## Problem statement
Using the data below, restate exactly every line from the one with "Campo di ricerca per le pagine del sito" up to and including the one with "стройматериалов". No picture belongs in it.

## Extracted entries

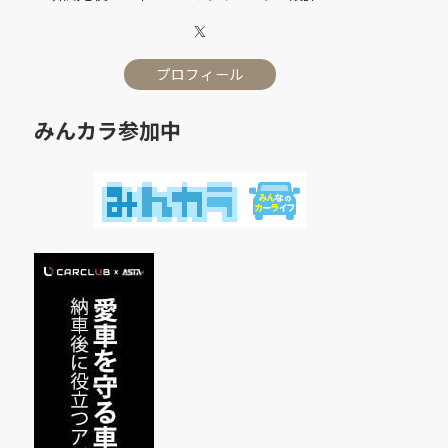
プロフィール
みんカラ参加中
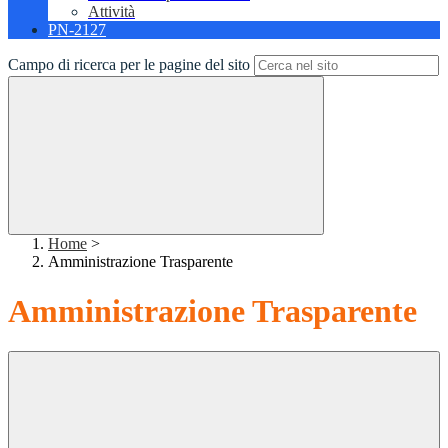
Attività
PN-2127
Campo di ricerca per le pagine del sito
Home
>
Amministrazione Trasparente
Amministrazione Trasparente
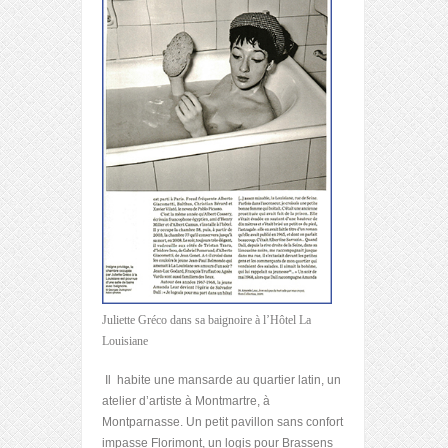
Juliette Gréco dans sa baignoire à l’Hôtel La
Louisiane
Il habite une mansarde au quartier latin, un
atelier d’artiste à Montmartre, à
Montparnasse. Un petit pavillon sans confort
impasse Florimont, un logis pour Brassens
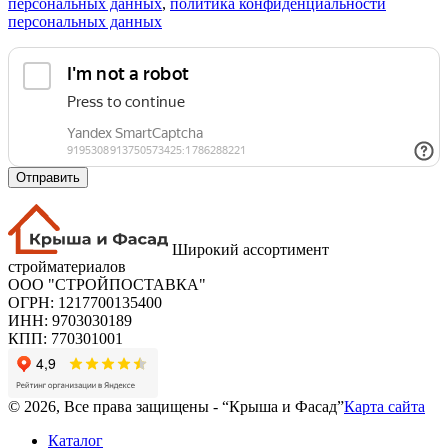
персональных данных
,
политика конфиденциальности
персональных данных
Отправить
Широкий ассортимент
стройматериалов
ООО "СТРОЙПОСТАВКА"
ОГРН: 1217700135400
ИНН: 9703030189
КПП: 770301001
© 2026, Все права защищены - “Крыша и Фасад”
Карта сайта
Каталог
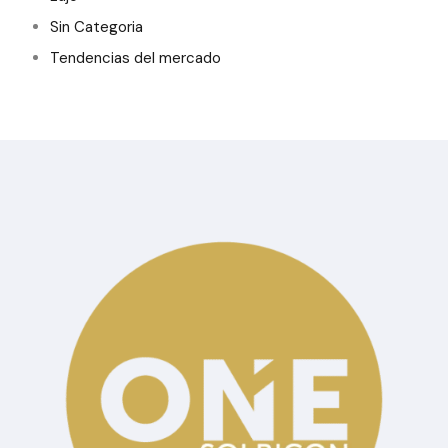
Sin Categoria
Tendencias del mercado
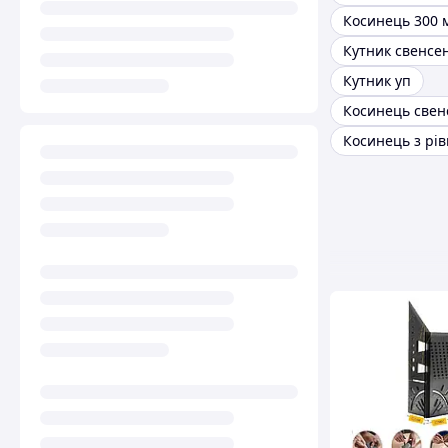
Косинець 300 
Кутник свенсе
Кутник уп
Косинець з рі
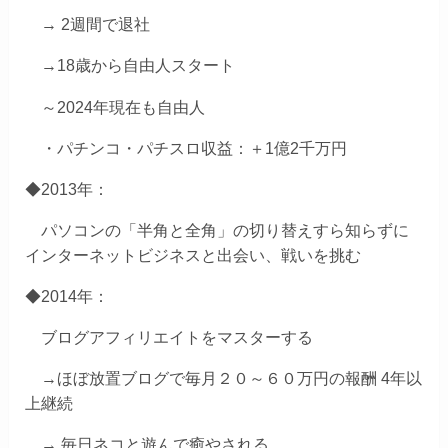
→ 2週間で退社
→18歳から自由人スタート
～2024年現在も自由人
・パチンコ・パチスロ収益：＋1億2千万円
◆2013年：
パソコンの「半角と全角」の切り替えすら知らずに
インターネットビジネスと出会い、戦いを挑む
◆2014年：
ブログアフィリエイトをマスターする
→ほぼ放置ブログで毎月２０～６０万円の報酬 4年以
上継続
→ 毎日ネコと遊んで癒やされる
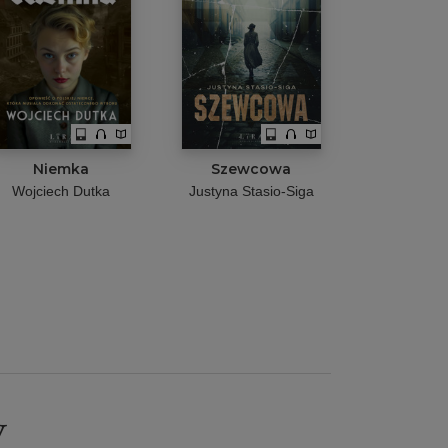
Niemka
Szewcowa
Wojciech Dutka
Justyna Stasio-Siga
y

## Output of the task
Campo di ricerca per le pagine del sito
Home
>
Amministrazione Trasparente
Amministrazione Trasparente
Juliette Gréco dans sa baignoire à l’Hôtel La
Louisiane
Il habite une mansarde au quartier latin, un
atelier d’artiste à Montmartre, à
Montparnasse. Un petit pavillon sans confort
impasse Florimont, un logis pour Brassens
персональных данных
,
политика конфиденциальности
персональных данных
Отправить
Широкий ассортимент
стройматериалов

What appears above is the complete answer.